A former church member, or friend of a friend, or acquaintance writes me about how they had heard I was an atheist, and they always wanted to question an atheist. I don’t mind. About three years ago, I would have been doing the same. Surprised, questioning, curious, and a bit fascinated to actually talk to a real, live, honest-to-goodness atheist.
Like finding that proverbial pot of gold at the end of the rainbow. We always heard of such things, just never have seen any. Invariably, one of the first questions is, “Do you mind talking about God?” It’s not very nice, but I admit I always chuckle when I read this. I blog in two places about God. I read resources every day on the issue of theism. I have debated on four or five specific forums about God. I read the Bible every single day. Mind? Not at all.

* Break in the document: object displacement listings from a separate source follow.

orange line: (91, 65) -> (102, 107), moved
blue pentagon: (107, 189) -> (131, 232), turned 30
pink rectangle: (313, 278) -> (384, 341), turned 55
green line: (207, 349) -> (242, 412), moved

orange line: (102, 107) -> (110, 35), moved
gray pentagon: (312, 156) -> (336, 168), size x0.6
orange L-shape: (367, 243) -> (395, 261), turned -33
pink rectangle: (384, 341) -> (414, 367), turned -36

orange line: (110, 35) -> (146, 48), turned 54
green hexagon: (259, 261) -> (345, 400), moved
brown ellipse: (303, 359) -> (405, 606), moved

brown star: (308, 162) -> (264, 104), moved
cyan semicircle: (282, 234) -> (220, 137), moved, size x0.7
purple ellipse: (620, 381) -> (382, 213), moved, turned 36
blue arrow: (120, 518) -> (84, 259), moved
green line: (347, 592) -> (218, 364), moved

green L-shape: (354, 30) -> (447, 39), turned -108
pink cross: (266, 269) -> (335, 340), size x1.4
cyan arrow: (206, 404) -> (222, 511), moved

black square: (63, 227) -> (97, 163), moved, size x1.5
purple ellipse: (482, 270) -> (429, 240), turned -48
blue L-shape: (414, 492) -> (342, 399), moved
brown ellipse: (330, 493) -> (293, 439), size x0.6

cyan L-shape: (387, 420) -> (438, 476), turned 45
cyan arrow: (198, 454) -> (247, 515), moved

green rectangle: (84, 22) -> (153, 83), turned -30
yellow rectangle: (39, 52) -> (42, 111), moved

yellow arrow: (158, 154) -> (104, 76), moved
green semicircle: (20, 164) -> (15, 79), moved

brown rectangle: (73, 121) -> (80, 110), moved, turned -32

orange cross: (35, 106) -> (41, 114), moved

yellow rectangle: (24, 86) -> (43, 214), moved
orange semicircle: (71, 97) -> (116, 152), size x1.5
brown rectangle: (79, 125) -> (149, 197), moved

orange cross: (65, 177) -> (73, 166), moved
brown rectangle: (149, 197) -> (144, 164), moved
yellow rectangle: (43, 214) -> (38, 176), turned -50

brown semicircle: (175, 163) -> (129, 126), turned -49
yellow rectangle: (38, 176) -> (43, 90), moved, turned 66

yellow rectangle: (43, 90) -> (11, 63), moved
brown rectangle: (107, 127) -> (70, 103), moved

And then a few questions. The usual suspects:
“How can you believe the earth came about by pure chance?”
“What keeps you from doing whatever you want?”
“How do you get around prophecy fulfillment?”
“Since there are no proofs against God, aren’t you an agnostic?”
“Science has been wrong before, how can you rely upon the scientific method?”
“What would it take for you to believe in God again?”
Again, I don’t mind. While I have addressed these issues before, (and really should keep a file with stock answers, but don’t) I enjoy replying to each particular individual’s question or need. Being me, I tend to write long responses. They write a few paragraphs, it seems I write 6 pages! There is just so much to talk about in this realm; it is hard for me to feel I have adequately covered the ground with just a few sentences.
I have started to change my tactic, and write a bit shorter, but it always feels insufficient and a bit lackluster.
I get maybe one follow-up letter, my personal record is a total of three letters, and then it stops. Another round of “Ask the Atheist” is over.
I wonder what I did wrong. Did I provide the wrong answers? One specific participant seemed quite insistent that I had unresolved sin that was simply dying to burst out of me, and the only remnant of a restraint was this pesky belief in a God, so I discarded it to act out my wildest excursions.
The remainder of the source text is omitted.